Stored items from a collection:
::::

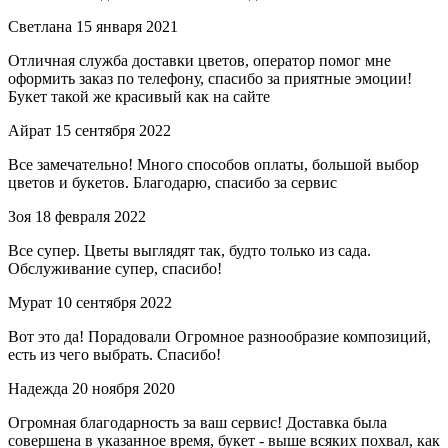
Светлана
15 января 2021
Отличная служба доставки цветов, оператор помог мне
оформить заказ по телефону, спасибо за приятные эмоции!
Букет такой же красивый как на сайте
Айрат
15 сентября 2022
Все замечательно! Много способов оплаты, большой выбор
цветов и букетов. Благодарю, спасибо за сервис
Зоя
18 февраля 2022
Все супер. Цветы выглядят так, будто только из сада.
Обслуживание супер, спасибо!
Мурат
10 сентября 2022
Вот это да! Порадовали Огромное разнообразие композиций,
есть из чего выбрать. Спасибо!
Надежда
20 ноября 2020
Огромная благодарность за ваш сервис! Доставка была
совершена в указанное время, букет - выше всяких похвал, как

::::

_EXERCISE DESCRIPTION_: Search the lines above for the string "сервис", then show every one that has it.

_EXERCISE SOLUTION_:
цветов и букетов. Благодарю, спасибо за сервис
Огромная благодарность за ваш сервис! Доставка была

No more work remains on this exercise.